§ **What you are asked to do**:
Copy each line that includes the string "close" from the material into your answer.
[Opening Records supplied section]
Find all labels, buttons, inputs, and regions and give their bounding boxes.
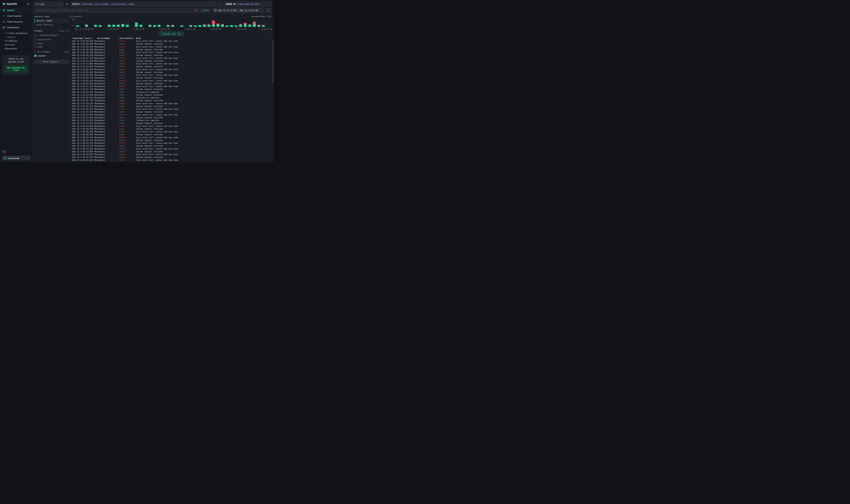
histogram-bar[interactable] [185,19,188,27]
table-row[interactable]: ›May 15 1:41:30.283 PMpaymenterrorVisa c… [70,102,272,105]
row-expand-icon[interactable]: › [70,108,72,111]
filter-checkbox[interactable] [34,46,36,48]
histogram-bar[interactable] [262,19,265,27]
row-expand-icon[interactable]: › [70,125,72,128]
histogram-bar[interactable] [90,19,92,27]
table-settings-icon[interactable]: ⋮ [269,37,272,40]
table-row[interactable]: ›May 15 1:42:04.392 PMpaymenterrorVisa c… [70,74,272,76]
presets-toggle[interactable]: PRESETS [0,35,32,39]
table-row[interactable]: ›May 15 1:40:38.466 PMpaymenterrorVisa c… [70,130,272,133]
histogram-bar[interactable] [112,19,115,27]
sql-select-editor[interactable]: SELECT Timestamp, ServiceName, SeverityT… [70,2,222,6]
table-row[interactable]: ›May 15 1:42:36.184 PMpaymentinfoCharge … [70,54,272,57]
table-row[interactable]: ›May 15 1:41:14.361 PMpaymentinfoCharge … [70,122,272,125]
table-row[interactable]: ›May 15 1:41:25.370 PMpaymentinfoCharge … [70,111,272,113]
histogram-bar[interactable] [94,19,97,27]
run-query-button[interactable]: ▷ [265,8,271,13]
filter-checkbox[interactable] [34,55,36,57]
histogram-bar[interactable] [108,19,111,27]
table-row[interactable]: ›May 15 1:40:24.214 PMpaymentinfoCharge … [70,145,272,147]
row-expand-icon[interactable]: › [70,94,72,96]
histogram-bar[interactable] [103,19,106,27]
table-row[interactable]: ›May 15 1:41:47.823 PMpaymentinfoTransac… [70,96,272,99]
gear-icon[interactable]: ⚙ [65,2,69,6]
table-row[interactable]: ›May 15 1:42:01.814 PMpaymentinfoCharge … [70,82,272,85]
table-row[interactable]: ›May 15 1:42:50.843 PMpaymenterrorVisa c… [70,40,272,42]
table-row[interactable]: ›May 15 1:41:53.274 PMpaymentinfoTransac… [70,91,272,94]
language-sql-option[interactable]: SQL [195,9,198,12]
row-expand-icon[interactable]: › [70,150,72,153]
table-row[interactable]: ›May 15 1:42:43.336 PMpaymentinfoCharge … [70,48,272,51]
histogram-bar[interactable] [176,19,179,27]
row-expand-icon[interactable]: › [70,142,72,145]
local-mode-button[interactable]: U Local mode [2,156,30,161]
sidebar-item-client-sessions[interactable]: Client Sessions [0,19,32,24]
histogram-bar[interactable] [203,19,206,27]
histogram-bar[interactable] [158,19,160,27]
histogram-bar[interactable] [248,19,251,27]
facet-clear-link[interactable]: Clear [64,51,69,53]
row-expand-icon[interactable]: › [70,60,72,62]
row-expand-icon[interactable]: › [70,111,72,113]
order-by-editor[interactable]: ORDER BY TimestampTime DESC [224,2,271,6]
sidebar-collapse-icon[interactable] [27,3,30,5]
analysis-mode-event-patterns[interactable]: Event Patterns [34,23,69,27]
table-row[interactable]: ›May 15 1:41:53.260 PMpaymentinfoCharge … [70,94,272,96]
histogram-bar[interactable] [180,19,183,27]
row-expand-icon[interactable]: › [70,74,72,76]
row-expand-icon[interactable]: › [70,156,72,159]
row-expand-icon[interactable]: › [70,85,72,88]
row-expand-icon[interactable]: › [70,99,72,102]
row-expand-icon[interactable]: › [70,153,72,156]
row-expand-icon[interactable]: › [70,48,72,51]
table-row[interactable]: ›May 15 1:42:13.055 PMpaymenterrorVisa c… [70,62,272,65]
row-expand-icon[interactable]: › [70,54,72,57]
column-resize-handle[interactable]: ⋮ [116,37,120,40]
table-row[interactable]: ›May 15 1:40:26.444 PMpaymentinfoCharge … [70,139,272,142]
row-expand-icon[interactable]: › [70,119,72,122]
row-expand-icon[interactable]: › [70,162,72,162]
column-header-servicename[interactable]: ServiceName⋮ [97,37,120,40]
row-expand-icon[interactable]: › [70,159,72,162]
histogram-bar[interactable] [76,19,79,27]
table-row[interactable]: ›May 15 1:40:26.445 PMpaymenterrorVisa c… [70,136,272,139]
row-expand-icon[interactable]: › [70,46,72,48]
row-expand-icon[interactable]: › [70,102,72,105]
row-expand-icon[interactable]: › [70,147,72,150]
sidebar-item-chart-explorer[interactable]: Chart Explorer [0,13,32,19]
histogram-bar[interactable] [144,19,147,27]
language-lucene-option[interactable]: Lucene [202,9,209,12]
row-expand-icon[interactable]: › [70,57,72,60]
source-select[interactable]: Logs [34,2,64,6]
histogram-bar[interactable] [221,19,224,27]
preset-kubernetes[interactable]: Kubernetes [0,47,32,51]
histogram-bar[interactable] [126,19,129,27]
histogram-bar[interactable] [207,19,210,27]
row-expand-icon[interactable]: › [70,133,72,136]
table-row[interactable]: ›May 15 1:40:10.597 PMpaymentinfoCharge … [70,156,272,159]
sidebar-item-dashboards[interactable]: Dashboards [0,24,32,30]
column-resize-handle[interactable]: ⋮ [94,37,97,40]
histogram-bar[interactable] [217,19,219,27]
table-row[interactable]: ›May 15 1:42:50.834 PMpaymentinfoCharge … [70,42,272,46]
column-header-body[interactable]: Body [136,37,269,40]
table-row[interactable]: ›May 15 1:40:10.601 PMpaymenterrorVisa c… [70,153,272,156]
table-row[interactable]: ›May 15 1:41:21.652 PMpaymentinfoCharge … [70,116,272,119]
histogram-bar[interactable] [194,19,197,27]
histogram-bar[interactable] [212,19,215,27]
row-expand-icon[interactable]: › [70,130,72,133]
filter-option-info[interactable]: info [34,45,69,49]
table-row[interactable]: ›May 15 1:40:14.511 PMpaymenterrorVisa c… [70,147,272,150]
row-expand-icon[interactable]: › [70,122,72,125]
row-expand-icon[interactable]: › [70,82,72,85]
table-row[interactable]: ›May 15 1:40:44.546 PMpaymentinfoCharge … [70,128,272,130]
table-row[interactable]: ›May 15 1:40:44.563 PMpaymenterrorVisa c… [70,125,272,128]
table-row[interactable]: ›May 15 1:42:05.460 PMpaymenterrorVisa c… [70,68,272,71]
histogram-bar[interactable] [167,19,169,27]
denoise-results-toggle[interactable]: Denoise Results [34,34,69,38]
row-expand-icon[interactable]: › [70,136,72,139]
row-expand-icon[interactable]: › [70,139,72,142]
help-button[interactable]: ? [2,150,7,154]
table-row[interactable]: ›May 15 1:41:57.183 PMpaymenterrorVisa c… [70,85,272,88]
row-expand-icon[interactable]: › [70,65,72,68]
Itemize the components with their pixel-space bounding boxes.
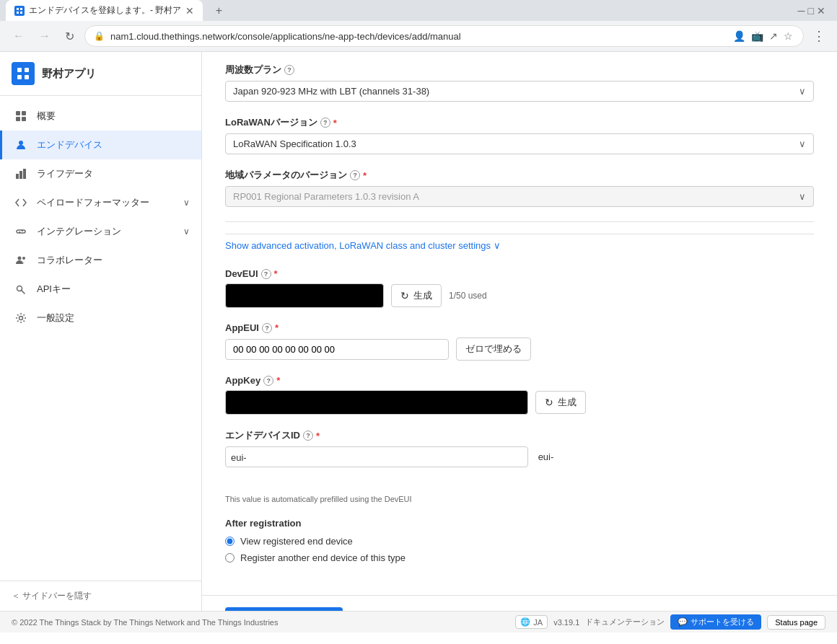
appeui-input[interactable]: [225, 339, 449, 360]
device-id-label: エンドデバイスID ? *: [225, 429, 814, 442]
svg-rect-7: [25, 75, 29, 79]
sidebar-item-integrations[interactable]: インテグレーション ∨: [0, 217, 201, 246]
sidebar-item-end-devices-label: エンドデバイス: [37, 138, 102, 151]
radio-register-input[interactable]: [225, 553, 235, 563]
advanced-settings-link[interactable]: Show advanced activation, LoRaWAN class …: [225, 234, 814, 257]
sidebar-item-settings[interactable]: 一般設定: [0, 304, 201, 332]
window-restore-btn[interactable]: □: [808, 5, 814, 17]
footer-docs-link[interactable]: ドキュメンテーション: [585, 617, 665, 627]
url-star-icon[interactable]: ☆: [782, 29, 794, 43]
sidebar-item-payload-label: ペイロードフォーマッター: [37, 196, 149, 209]
app-container: 野村アプリ 概要: [0, 52, 837, 611]
after-registration-group: After registration View registered end d…: [225, 518, 814, 563]
browser-menu-button[interactable]: ⋮: [810, 25, 828, 47]
sidebar-toggle-btn[interactable]: ＜ サイドバーを隠す: [0, 581, 201, 611]
appeui-input-row: ゼロで埋める: [225, 338, 814, 361]
active-tab[interactable]: エンドデバイスを登録します。- 野村ア ✕: [6, 0, 203, 21]
register-end-device-button[interactable]: Register end device: [225, 607, 343, 611]
deveui-help-icon[interactable]: ?: [261, 269, 271, 279]
advanced-link-divider: [225, 221, 814, 222]
svg-rect-8: [16, 111, 20, 115]
appkey-generate-button[interactable]: ↻ 生成: [535, 391, 586, 414]
deveui-input[interactable]: [225, 283, 384, 308]
deveui-generate-button[interactable]: ↻ 生成: [391, 284, 442, 307]
people-icon: [14, 253, 28, 268]
radio-view-input[interactable]: [225, 537, 235, 546]
sidebar-item-overview[interactable]: 概要: [0, 102, 201, 131]
refresh-button[interactable]: ↻: [61, 27, 79, 46]
appkey-input-row: ↻ 生成: [225, 390, 814, 415]
url-share-icon[interactable]: ↗: [768, 29, 779, 43]
register-btn-area: Register end device: [202, 595, 837, 611]
deveui-required-star: *: [274, 268, 278, 279]
svg-point-12: [19, 141, 23, 145]
window-minimize-btn[interactable]: ─: [798, 5, 805, 17]
svg-rect-2: [17, 12, 19, 14]
sidebar-item-payload-formatter[interactable]: ペイロードフォーマッター ∨: [0, 188, 201, 217]
gear-icon: [14, 311, 28, 325]
forward-button[interactable]: →: [35, 27, 55, 45]
sidebar-item-end-devices[interactable]: エンドデバイス: [0, 131, 201, 159]
svg-rect-6: [17, 75, 22, 79]
freq-plan-help-icon[interactable]: ?: [284, 65, 294, 75]
radio-view-device[interactable]: View registered end device: [225, 536, 814, 547]
footer-language-selector[interactable]: 🌐 JA: [515, 615, 548, 629]
svg-rect-0: [17, 8, 19, 10]
support-icon: 💬: [678, 617, 688, 627]
lorawan-version-label: LoRaWANバージョン ? *: [225, 116, 814, 129]
appkey-help-icon[interactable]: ?: [263, 376, 273, 386]
svg-point-19: [19, 317, 23, 320]
new-tab-button[interactable]: +: [209, 1, 229, 21]
freq-plan-value: Japan 920-923 MHz with LBT (channels 31-…: [233, 86, 429, 97]
after-registration-label: After registration: [225, 518, 814, 529]
device-id-help-icon[interactable]: ?: [303, 431, 313, 441]
sidebar-item-live-data-label: ライフデータ: [37, 167, 93, 180]
sidebar-item-collaborators[interactable]: コラボレーター: [0, 246, 201, 275]
sidebar-item-live-data[interactable]: ライフデータ: [0, 159, 201, 188]
sidebar-item-integrations-label: インテグレーション: [37, 225, 121, 238]
lorawan-version-select[interactable]: LoRaWAN Specification 1.0.3 ∨: [225, 133, 814, 154]
svg-rect-5: [25, 68, 29, 72]
radio-register-another[interactable]: Register another end device of this type: [225, 552, 814, 563]
grid-icon: [14, 109, 28, 123]
url-profile-icon[interactable]: 👤: [732, 29, 747, 43]
url-icons: 👤 📺 ↗ ☆: [732, 29, 794, 43]
device-id-hint-text: This value is automatically prefilled us…: [225, 495, 814, 503]
freq-plan-select[interactable]: Japan 920-923 MHz with LBT (channels 31-…: [225, 81, 814, 102]
appkey-input[interactable]: [225, 390, 528, 415]
url-bar[interactable]: 🔒 nam1.cloud.thethings.network/console/a…: [84, 25, 804, 47]
tab-favicon: [14, 6, 25, 16]
footer-status-button[interactable]: Status page: [767, 615, 825, 630]
sidebar-toggle-label: ＜ サイドバーを隠す: [12, 590, 92, 602]
back-button[interactable]: ←: [9, 27, 29, 45]
tab-close-btn[interactable]: ✕: [185, 5, 194, 17]
appkey-group: AppKey ? * ↻ 生成: [225, 375, 814, 415]
sidebar-item-api-keys[interactable]: APIキー: [0, 275, 201, 304]
svg-point-16: [18, 257, 22, 260]
device-id-input[interactable]: [225, 446, 528, 467]
refresh-icon: ↻: [400, 290, 409, 301]
end-devices-icon: [14, 138, 28, 152]
deveui-input-row: ↻ 生成 1/50 used: [225, 283, 814, 308]
code-icon: [14, 195, 28, 210]
url-cast-icon[interactable]: 📺: [750, 29, 765, 43]
svg-rect-4: [17, 68, 22, 72]
region-params-group: 地域パラメータのバージョン ? * RP001 Regional Paramet…: [225, 169, 814, 207]
radio-view-label: View registered end device: [240, 536, 353, 547]
lorawan-help-icon[interactable]: ?: [320, 118, 330, 128]
region-params-help-icon[interactable]: ?: [350, 170, 360, 180]
appeui-label: AppEUI ? *: [225, 322, 814, 333]
lock-icon: 🔒: [94, 31, 105, 41]
deveui-group: DevEUI ? * ↻ 生成 1/50 used: [225, 268, 814, 308]
app-name: 野村アプリ: [42, 67, 96, 81]
footer-support-button[interactable]: 💬 サポートを受ける: [670, 614, 761, 630]
fill-zero-button[interactable]: ゼロで埋める: [456, 338, 531, 361]
svg-point-17: [22, 257, 25, 260]
sidebar-logo: 野村アプリ: [0, 52, 201, 96]
appeui-help-icon[interactable]: ?: [262, 323, 272, 333]
window-close-btn[interactable]: ✕: [817, 5, 825, 17]
sidebar-item-overview-label: 概要: [37, 110, 56, 123]
advanced-link-arrow-icon: ∨: [494, 240, 501, 251]
svg-rect-15: [23, 169, 26, 179]
svg-rect-14: [19, 171, 22, 179]
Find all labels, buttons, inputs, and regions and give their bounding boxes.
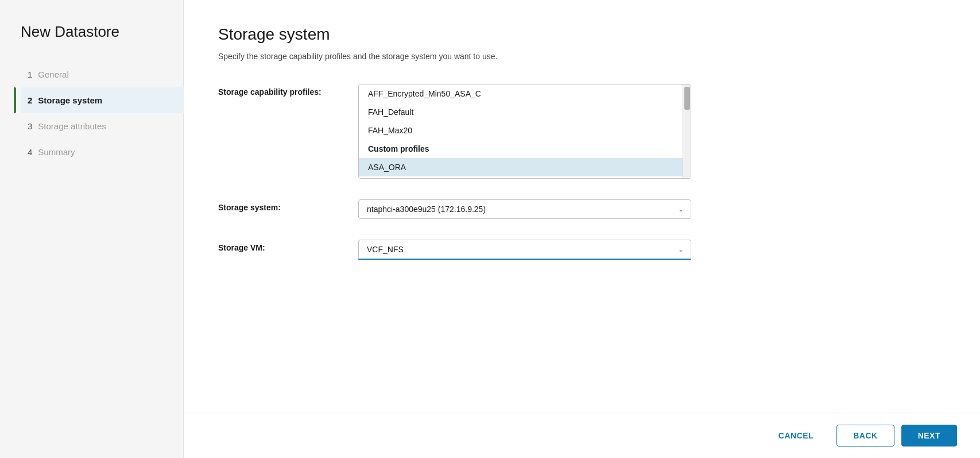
step-num-2: 2 xyxy=(28,95,32,105)
cancel-button[interactable]: CANCEL xyxy=(762,425,830,446)
step-label-storage-system: Storage system xyxy=(38,95,102,105)
storage-system-control: ntaphci-a300e9u25 (172.16.9.25) ⌄ xyxy=(358,199,691,219)
listbox-inner[interactable]: AFF_Encrypted_Min50_ASA_CFAH_DefaultFAH_… xyxy=(359,84,691,178)
chevron-down-icon: ⌄ xyxy=(678,205,684,213)
step-label-general: General xyxy=(38,70,68,79)
capability-profiles-listbox[interactable]: AFF_Encrypted_Min50_ASA_CFAH_DefaultFAH_… xyxy=(358,84,691,179)
listbox-item[interactable]: Custom profiles xyxy=(359,140,691,158)
step-label-summary: Summary xyxy=(38,147,75,157)
listbox-item[interactable]: FAH_Default xyxy=(359,103,691,121)
capability-profiles-row: Storage capability profiles: AFF_Encrypt… xyxy=(218,84,946,179)
listbox-scrollbar xyxy=(683,84,691,178)
footer: CANCEL BACK NEXT xyxy=(184,413,980,458)
step-num-1: 1 xyxy=(28,70,32,79)
storage-system-value: ntaphci-a300e9u25 (172.16.9.25) xyxy=(367,205,486,214)
content-description: Specify the storage capability profiles … xyxy=(218,52,946,61)
back-button[interactable]: BACK xyxy=(836,425,894,447)
step-label-storage-attributes: Storage attributes xyxy=(38,121,106,131)
scrollbar-thumb xyxy=(684,87,690,110)
storage-system-row: Storage system: ntaphci-a300e9u25 (172.1… xyxy=(218,199,946,219)
form-section: Storage capability profiles: AFF_Encrypt… xyxy=(218,84,946,260)
storage-vm-value: VCF_NFS xyxy=(367,245,404,254)
storage-vm-control: VCF_NFS ⌄ xyxy=(358,240,691,260)
sidebar: New Datastore 1 General 2 Storage system… xyxy=(0,0,184,458)
next-button[interactable]: NEXT xyxy=(901,425,957,447)
listbox-item[interactable]: AFF_Encrypted_Min50_ASA_C xyxy=(359,84,691,103)
step-num-4: 4 xyxy=(28,147,32,157)
content-title: Storage system xyxy=(218,25,946,44)
storage-vm-label: Storage VM: xyxy=(218,240,344,252)
page-title: New Datastore xyxy=(21,23,183,41)
storage-system-label: Storage system: xyxy=(218,199,344,212)
listbox-item[interactable]: ASA_ORA xyxy=(359,158,691,176)
capability-profiles-label: Storage capability profiles: xyxy=(218,84,344,97)
listbox-item[interactable]: FAH_Max20 xyxy=(359,121,691,140)
storage-system-dropdown[interactable]: ntaphci-a300e9u25 (172.16.9.25) ⌄ xyxy=(358,199,691,219)
chevron-down-icon-vm: ⌄ xyxy=(678,245,684,253)
sidebar-item-summary[interactable]: 4 Summary xyxy=(21,139,183,165)
capability-profiles-control: AFF_Encrypted_Min50_ASA_CFAH_DefaultFAH_… xyxy=(358,84,691,179)
storage-vm-row: Storage VM: VCF_NFS ⌄ xyxy=(218,240,946,260)
sidebar-item-general[interactable]: 1 General xyxy=(21,61,183,87)
sidebar-item-storage-attributes[interactable]: 3 Storage attributes xyxy=(21,113,183,139)
step-num-3: 3 xyxy=(28,121,32,131)
nav-steps: 1 General 2 Storage system 3 Storage att… xyxy=(21,61,183,165)
main-content: Storage system Specify the storage capab… xyxy=(184,0,980,458)
sidebar-item-storage-system[interactable]: 2 Storage system xyxy=(21,87,184,113)
storage-vm-dropdown[interactable]: VCF_NFS ⌄ xyxy=(358,240,691,260)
[Closing Records supplied section]
§ **Task result**:
tab-close-btn[interactable]: ✕: [185, 5, 194, 17]
window-close-btn[interactable]: ✕: [817, 5, 825, 17]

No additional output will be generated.